Effect of BNP-Guided Treatment of Chronic HF on Mortality
Effect of BNP-Guided Treatment of Chronic HF on Mortality
Aims Natriuretic peptide-guided (NP-guided) treatment of heart failure has been tested against standard clinically guided care in multiple studies, but findings have been limited by study size. We sought to perform an individual patient data meta-analysis to evaluate the effect of NP-guided treatment of heart failure on all-cause mortality.

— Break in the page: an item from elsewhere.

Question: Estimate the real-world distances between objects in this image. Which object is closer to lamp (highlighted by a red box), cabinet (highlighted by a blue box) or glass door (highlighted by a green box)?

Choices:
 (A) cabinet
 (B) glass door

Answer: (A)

Methods and results Eligible randomized clinical trials were identified from searches of Medline and EMBASE databases and the Cochrane Clinical Trials Register. The primary pre-specified outcome, all-cause mortality was tested using a Cox proportional hazards regression model that included study of origin, age (<75 or ≥75 years), and left ventricular ejection fraction (LVEF, ≤45 or >45%) as covariates. Secondary endpoints included heart failure or cardiovascular hospitalization. Of 11 eligible studies, 9 provided individual patient data and 2 aggregate data. For the primary endpoint individual data from 2000 patients were included, 994 randomized to clinically guided care and 1006 to NP-guided care. All-cause mortality was significantly reduced by NP-guided treatment [hazard ratio = 0.62 (0.45–0.86); P = 0.004] with no heterogeneity between studies or interaction with LVEF. The survival benefit from NP-guided therapy was seen in younger (<75 years) patients [0.62 (0.45–0.85); P = 0.004] but not older (≥75 years) patients [0.98 (0.75–1.27); P = 0.96]. Hospitalization due to heart failure [0.80 (0.67–0.94); P = 0.009] or cardiovascular disease [0.82 (0.67–0.99); P = 0.048] was significantly lower in NP-guided patients with no heterogeneity between studies and no interaction with age or LVEF.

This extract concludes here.